Haemon, on the other hand, hardly ever opened his mouth.
‘Inaret needs a lot of convincing,’ Merrit said dryly when I joined her again. ‘You can’t just tell her to do things. You have to persuade her to do things.’
‘Well – that’s good, isn’t it?’
‘Is it? I don’t know. It wears me out.’
‘It’s still better than Dygall.’
‘What’s Dygall doing, anyway?’
Dygall had brought a silvery insulation sheet with him. He was trying to refract energy waves, thereby distorting the image of the octopus. Inaret laughed as its head bubbled to one side. Haemon blinked his round, dark eyes in consternation.

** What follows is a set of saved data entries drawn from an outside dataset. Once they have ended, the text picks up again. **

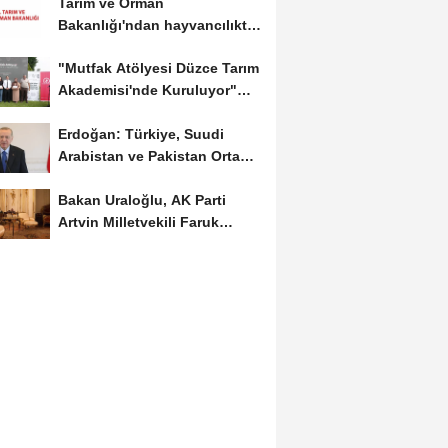
Tarım ve Orman
Bakanlığı'ndan hayvancılıkta
dijital takip dönemi
"Mutfak Atölyesi Düzce Tarım
Akademisi'nde Kuruluyor"
projesi tamamlandı
Erdoğan: Türkiye, Suudi
Arabistan ve Pakistan Ortak
Savunma Anlaşması'nı...
Bakan Uraloğlu, AK Parti
Artvin Milletvekili Faruk
Çelik’i kabul etti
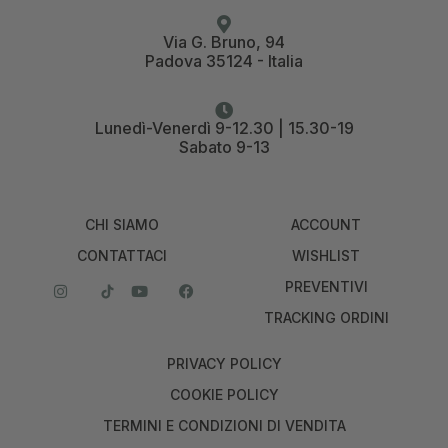
Via G. Bruno, 94
Padova 35124 - Italia
Lunedì-Venerdì 9-12.30 | 15.30-19
Sabato 9-13
CHI SIAMO
ACCOUNT
CONTATTACI
WISHLIST
PREVENTIVI
TRACKING ORDINI
PRIVACY POLICY
COOKIE POLICY
TERMINI E CONDIZIONI DI VENDITA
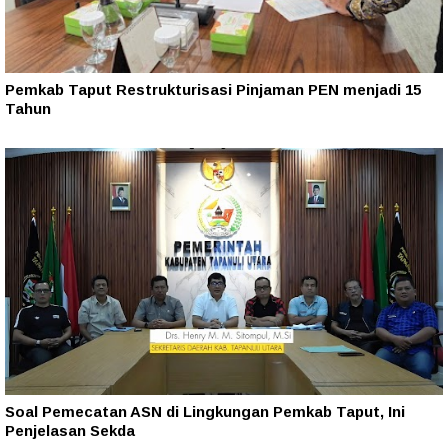
Pemkab Taput Restrukturisasi Pinjaman PEN menjadi 15
Tahun‎
Soal Pemecatan ASN di Lingkungan Pemkab Taput, Ini
Penjelasan Sekda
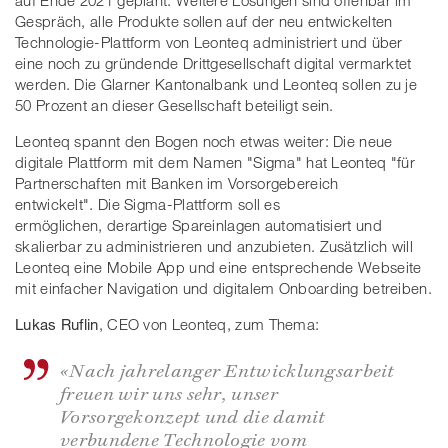
auf Ende 2021 geplant. Weitere Lösungen sind offenbar im
Gespräch, alle Produkte sollen auf der neu entwickelten
Technologie-Plattform von Leonteq administriert und über
eine noch zu gründende Drittgesellschaft digital vermarktet
werden. Die Glarner Kantonalbank und Leonteq sollen zu je
50 Prozent an dieser Gesellschaft beteiligt sein.
Leonteq spannt den Bogen noch etwas weiter: Die neue
digitale Plattform mit dem Namen "Sigma" hat Leonteq "für
Partnerschaften mit Banken im Vorsorgebereich
entwickelt". Die Sigma-Plattform soll es
ermöglichen, derartige Spareinlagen automatisiert und
skalierbar zu administrieren und anzubieten. Zusätzlich will
Leonteq eine Mobile App und eine entsprechende Webseite
mit einfacher Navigation und digitalem Onboarding betreiben.
Lukas Ruflin
, CEO von Leonteq, zum Thema:
«Nach jahrelanger Entwicklungsarbeit
freuen wir uns sehr, unser
Vorsorgekonzept und die damit
verbundene Technologie vom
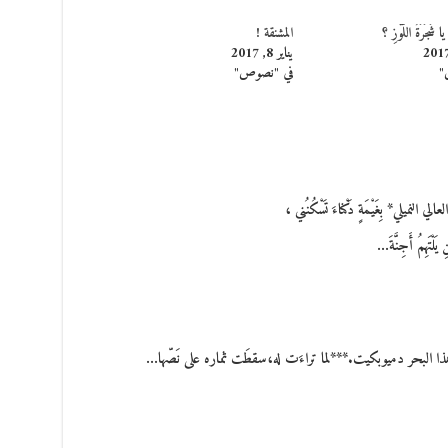
ا شَجَرَةُ اللَّوْزِ ؟
المشنقة !
يناير 8, 2017
"
في "نصوص"
نميلي* بِغَيْمَةٍ دَكْناءَ تَسْكُنُني ،
ِ يَلْتَهِمُ أَجِنَّةَ…
هذا البحر دميوبكيت.***لما تراءَت له،سقطَت ثماره على نَصّها…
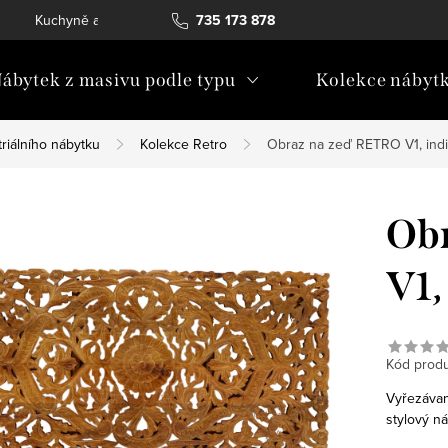
Kuchyně a vestavný nábytek
735 173 878
Katalogy ke stažení
Konta
ábytek z masivu podle typu
Kolekce nábyt
riálního nábytku
Kolekce Retro
Obraz na zeď RETRO V1, ind
Ob
V1,
Kód produ
Vyřezávan
stylový n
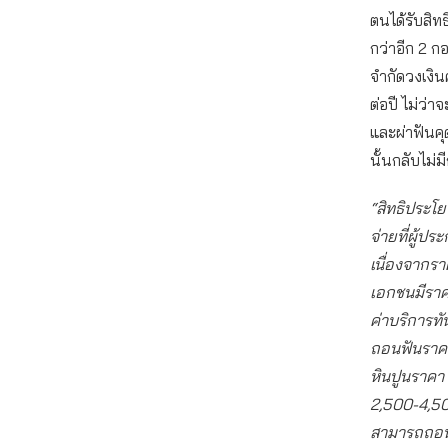
ตนได้รับสิท
กว่าอีก 2 
จำกัดวงเงิน
ต่อปี ไม่ว่
และผ่าฟันคุ
นั้นกลับไม่
“สิทธิประโยช
จ่ายที่ผู้ป
เนื่องจากร
เอกชนมีราค
ค่าบริการท
ถอนฟันราคา
หินปูนราคา 
2,500-4,500
สามารถถอนฟั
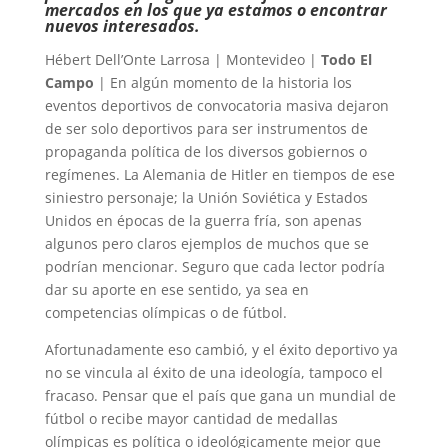
mercados en los que ya estamos o encontrar
nuevos interesados.
Hébert Dell’Onte Larrosa | Montevideo |
Todo El
Campo
| En algún momento de la historia los
eventos deportivos de convocatoria masiva dejaron
de ser solo deportivos para ser instrumentos de
propaganda política de los diversos gobiernos o
regímenes. La Alemania de Hitler en tiempos de ese
siniestro personaje; la Unión Soviética y Estados
Unidos en épocas de la guerra fría, son apenas
algunos pero claros ejemplos de muchos que se
podrían mencionar. Seguro que cada lector podría
dar su aporte en ese sentido, ya sea en
competencias olímpicas o de fútbol.
Afortunadamente eso cambió, y el éxito deportivo ya
no se vincula al éxito de una ideología, tampoco el
fracaso. Pensar que el país que gana un mundial de
fútbol o recibe mayor cantidad de medallas
olímpicas es política o ideológicamente mejor que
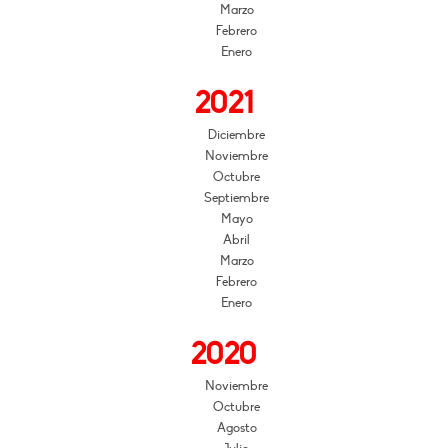
Marzo
Febrero
Enero
2021
Diciembre
Noviembre
Octubre
Septiembre
Mayo
Abril
Marzo
Febrero
Enero
2020
Noviembre
Octubre
Agosto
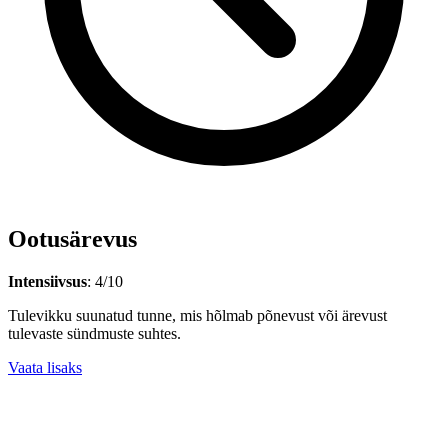
Ootusärevus
Intensiivsus
: 4/10
Tulevikku suunatud tunne, mis hõlmab põnevust või ärevust
tulevaste sündmuste suhtes.
Vaata lisaks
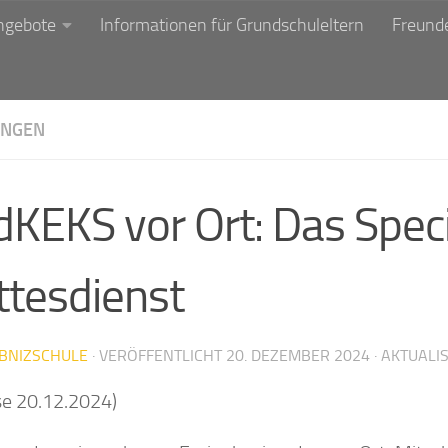
ngebote
Informationen für Grundschuleltern
Freunde
NGEN
dKEKS vor Ort: Das Spec
ttesdienst
IBNIZSCHULE
· VERÖFFENTLICHT
20. DEZEMBER 2024
· AKTUALI
se 20.12.2024)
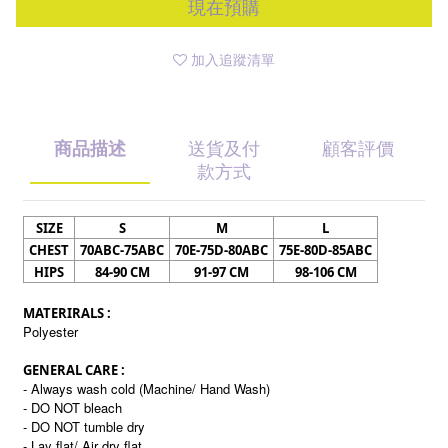
現在預購
加入追蹤清單
商品描述
送貨及付
顧客評價
款方式
SIZE
S
M
L
CHEST
70ABC-75ABC
70E-75D-80ABC
75E-80D-85ABC
HIPS
84-90 CM
91-97 CM
98-106 CM
MATERIRALS :
Polyester
GENERAL CARE :
- Always wash cold (Machine/ Hand Wash)
- DO NOT bleach
- DO NOT tumble dry
- Lay flat/ Air dry flat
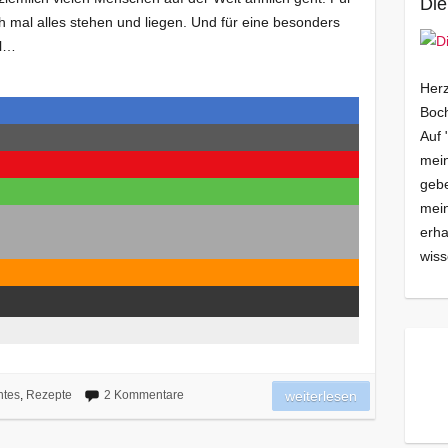
Die
ch mal alles stehen und liegen. Und für eine besonders
al…
Herz
Boch
Auf 
mein
gebe
mei
erha
wiss
ntes
,
Rezepte
2 Kommentare
weiterlesen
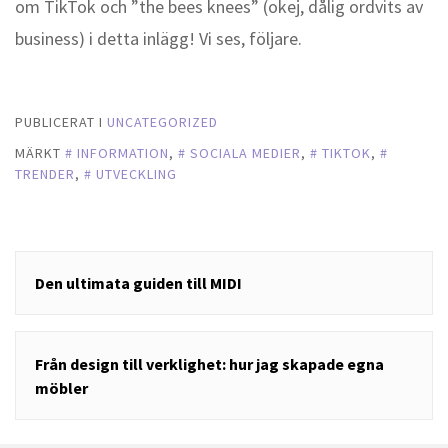
om TikTok och ”the bees knees” (okej, dålig ordvits av
business) i detta inlägg! Vi ses, följare.
PUBLICERAT I
UNCATEGORIZED
MÄRKT
INFORMATION
,
SOCIALA MEDIER
,
TIKTOK
,
TRENDER
,
UTVECKLING
Inläggsnavigering
Den ultimata guiden till MIDI
Från design till verklighet: hur jag skapade egna
möbler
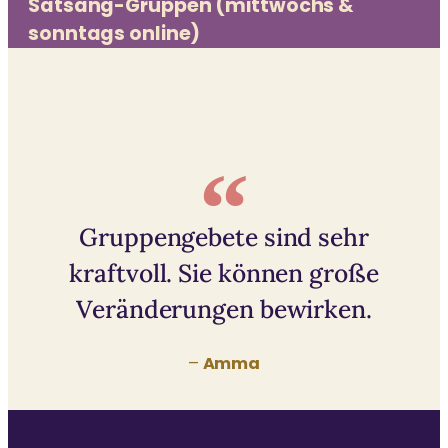
Satsang-Gruppen (mittwochs &
sonntags online)
Gruppengebete sind sehr
kraftvoll. Sie können große
Veränderungen bewirken.
–
Amma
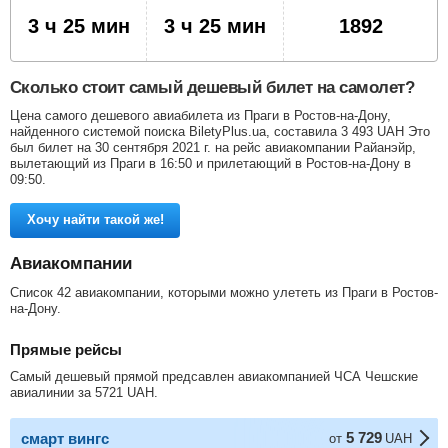
3 ч 25 мин
3 ч 25 мин
1892
Сколько стоит самый дешевый билет на самолет?
Цена самого дешевого авиабилета из Праги в Ростов-на-Дону,
найденного системой поиска BiletyPlus.ua, составила
3 493
UAH
Это
был билет на 30 сентября 2021 г. на рейс авиакомпании Райанэйр,
вылетающий из Праги в 16:50 и прилетающий в Ростов-на-Дону в
09:50.
Хочу найти такой же!
Авиакомпании
Список 42 авиакомпании, которыми можно улететь из Праги в Ростов-
на-Дону.
Прямые рейсы
Самый дешевый прямой предсавлен авиакомпанией ЧСА Чешские
авиалинии за
5721
UAH
.
5 729
смарт вингс
от
UAH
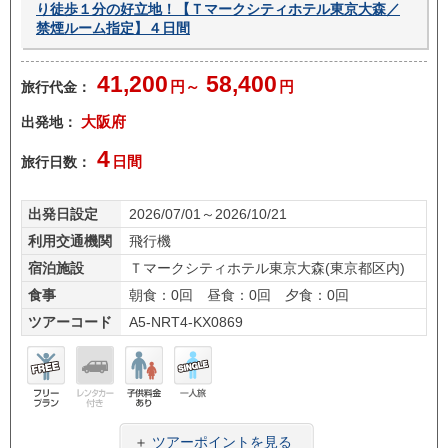
り徒歩１分の好立地！【Ｔマークシティホテル東京大森／
禁煙ルーム指定】４日間
41,200
58,400
旅行代金：
円～
円
出発地：
大阪府
4
旅行日数：
日間
出発日設定
2026/07/01～2026/10/21
利用交通機関
飛行機
宿泊施設
Ｔマークシティホテル東京大森(東京都区内)
食事
朝食：0回 昼食：0回 夕食：0回
ツアーコード
A5-NRT4-KX0869
フリ
レン
子供
一人
ープ
タカ
料金
旅
＋
ツアーポイントを見る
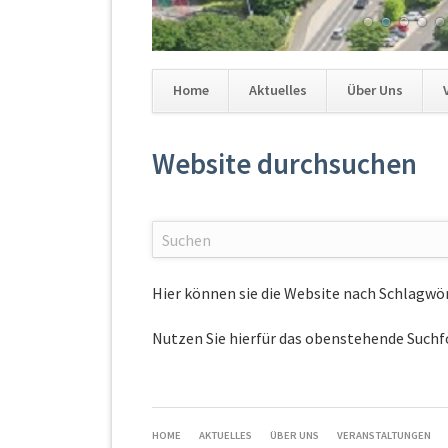
36
37
38
39
40
41
Home
Aktuelles
Über Uns
Navigation
überspringen
Website durchsuchen
Hier können sie die Website nach Schlagwö
Nutzen Sie hierfür das obenstehende Suchf
NAVIGATION
HOME
AKTUELLES
ÜBER UNS
VERANSTALTUNGEN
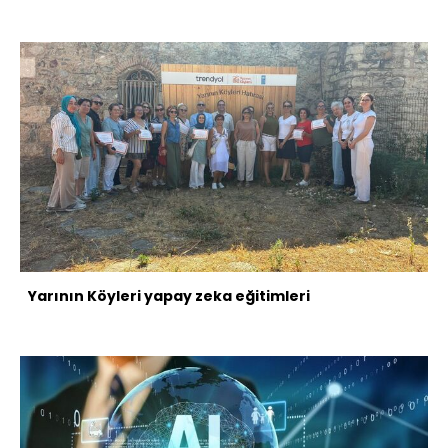
Yarının Köyleri yapay zeka eğitimleri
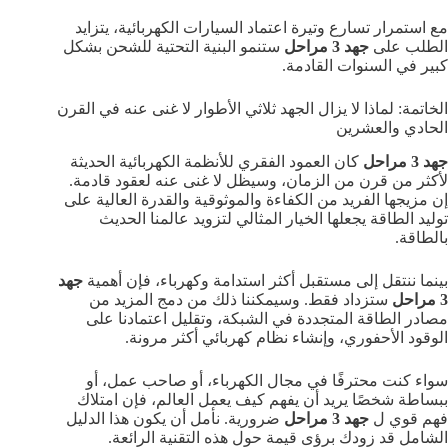
مع استمرار تسارع وتيرة اعتماد السيارات الكهربائية، يتزايد
الطلب على
جهد 3 مراحل
ستنمو البنية التحتية للشحن بشكل
كبير في السنوات القادمة.
الخاتمة: لماذا لا يزال الجهد ثلاثي الأطوار لا غنى عنه في القرن
الحادي والعشرين
جهد 3 مراحل
كان العمود الفقري للأنظمة الكهربائية الحديثة
لأكثر من قرن من الزمان، وسيظل لا غنى عنه لعقود قادمة.
إن مزيجها الفريد من الكفاءة والموثوقية والقدرة العالية على
توليد الطاقة يجعلها الخيار المثالي لتزويد عالمنا الحديث
بالطاقة.
بينما ننتقل إلى مستقبل أكثر استدامة وكهرباء، فإن أهمية
جهد
3 مراحل
ستزداد فقط. وسيمكننا ذلك من دمج المزيد من
مصادر الطاقة المتجددة في الشبكة، وتقليل اعتمادنا على
الوقود الأحفوري، وإنشاء نظام كهربائي أكثر مرونة.
سواء كنت محترفًا في مجال الكهرباء، أو صاحب عمل، أو
ببساطة شخصًا يريد أن يفهم كيف يعمل العالم، فإن امتلاك
فهم قوي ل
جهد 3 مراحل
ضرورية. نأمل أن يكون هذا الدليل
الشامل قد زودك برؤى قيمة حول هذه التقنية الرائعة.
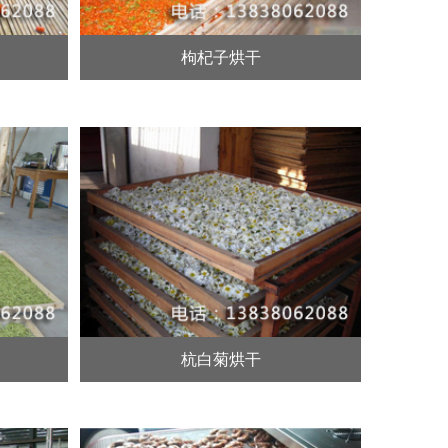
枸杞子烘干
杭白菊烘干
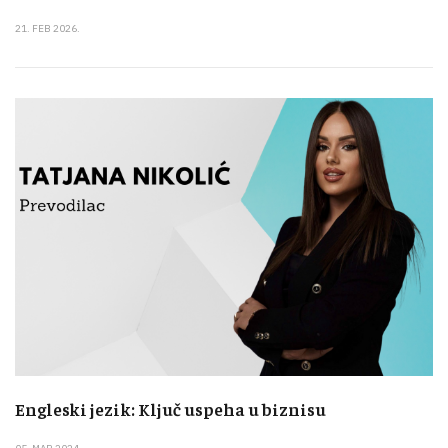
21. FEB 2026.
Engleski jezik: Ključ uspeha u biznisu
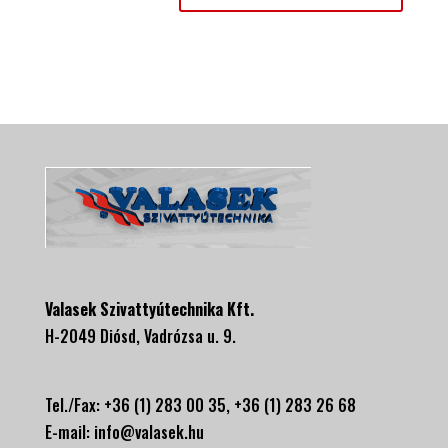
Valasek Szivattyútechnika Kft.
H-2049 Diósd, Vadrózsa u. 9.
Tel./Fax: +36 (1) 283 00 35, +
36 (1) 283 26 68
E-mail:
info@valasek.hu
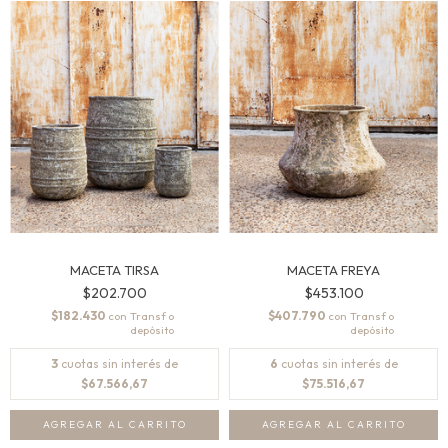
MACETA TIRSA
MACETA FREYA
$202.700
$453.100
$182.430
$407.790
con
con
3
cuotas sin interés de
6
cuotas sin interés de
$67.566,67
$75.516,67
AGREGAR AL CARRITO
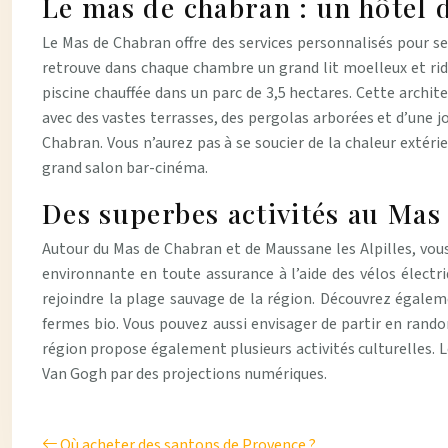
Le mas de chabran : un hôtel
Le Mas de Chabran offre des services personnalisés pour se
retrouve dans chaque chambre un grand lit moelleux et ride
piscine chauffée dans un parc de 3,5 hectares. Cette arch
avec des vastes terrasses, des pergolas arborées et d’une j
Chabran. Vous n’aurez pas à se soucier de la chaleur extérie
grand salon bar-cinéma.
Des superbes activités au Mas
Autour du Mas de Chabran et de Maussane les Alpilles, vou
environnante en toute assurance à l’aide des vélos électri
rejoindre la plage sauvage de la région. Découvrez égalem
fermes bio. Vous pouvez aussi envisager de partir en randonn
région propose également plusieurs activités culturelles. 
Van Gogh par des projections numériques.
Où acheter des santons de Provence ?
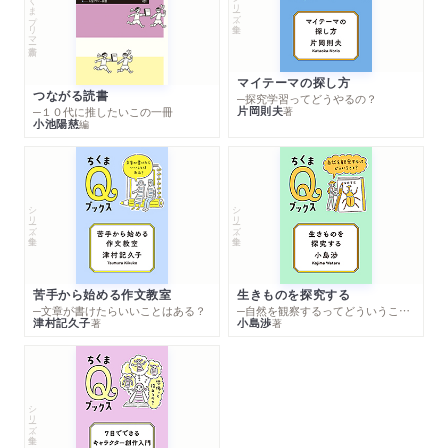
ちくまプリマー新書
シリーズ・全集
マイテーマの探し方
つながる読書
─探究学習ってどうやるの？
片岡則夫
著
─１０代に推したいこの一冊
小池陽慈
編
シリーズ・全集
シリーズ・全集
苦手から始める作文教室
生きものを探究する
─文章が書けたらいいことはある？
─自然を観察するってどういうこと？
津村記久子
小島渉
著
著
シリーズ・全集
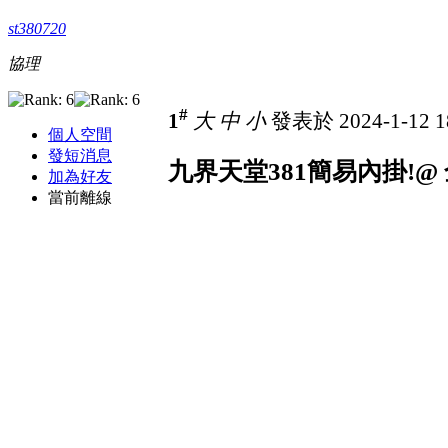
st380720
協理
#
1
大
中
小
發表於 2024-1-12 1
個人空間
發短消息
九界天堂381簡易內掛!@
加為好友
當前離線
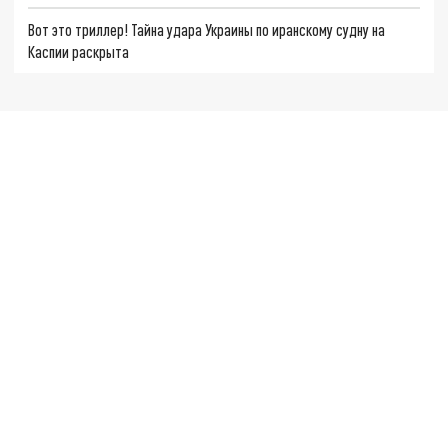
Вот это триллер! Тайна удара Украины по иранскому судну на
Каспии раскрыта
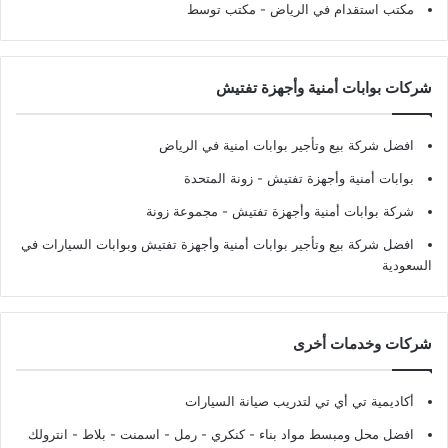
مكتب استقدام في الرياض
- مكتب توسط
شركات بوابات أمنية وأجهزة تفتيش
افضل شركة بيع وتأجير بوابات امنية في الرياض
بوابات أمنية وأجهزة تفتيش
- زونة المتحدة
شركة بوابات أمنية وأجهزة تفتيش
- مجموعة زونة
افضل شركة بيع وتأجير بوابات أمنية وأجهزة تفتيش وبوابات السيارات في
السعودية
شركات وخدمات أخرى
أكاديمية تي أي تي لتدريب صيانة السيارات
افضل محل ومبسط مواد بناء - كنكري - رمل - اسمنت - بلاط - انترولك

‘Please don’t mess with the program, Dygall,’ Dygall’s teacher requested. ‘It has a knock-on effect.’
‘Don’t you think a knock-on effect might be interesting?’ was Dygall’s response.
‘Possibly. But you might frighten some of the little ones. The mimexis distinction still isn’t clear, for them.’
Naturally, Dygall wasn’t pleased. He slouched over to where I was standing.
‘It’s a coddle-fest,’ he complained. ‘Those kids need a bit of scaring. We all do.’
‘Is that so?’ Merrit said blandly.
‘Yes it is so. Otherwise the first alien we run into, we’ll all die of fright.’
Merrit smiled. Dygall scowled.
‘It’s true!’ he insisted. ‘We need a few mimexic monster programs. To toughen us up. We have to be prepared.’
‘We are prepared,’ I pointed out, as mildly as I could. ‘That’s what Planning and Projection is for. All the possibilities have been taken into account.’
Dygall snorted. I knew what he thought of P&P. According to Dygall, no colonisation plan could be complete without guns. He had said, over and over again, that security on board Plexus was a farce, because there were no firearms of any description. He had even been caught downloading weaponry blueprints from the history database.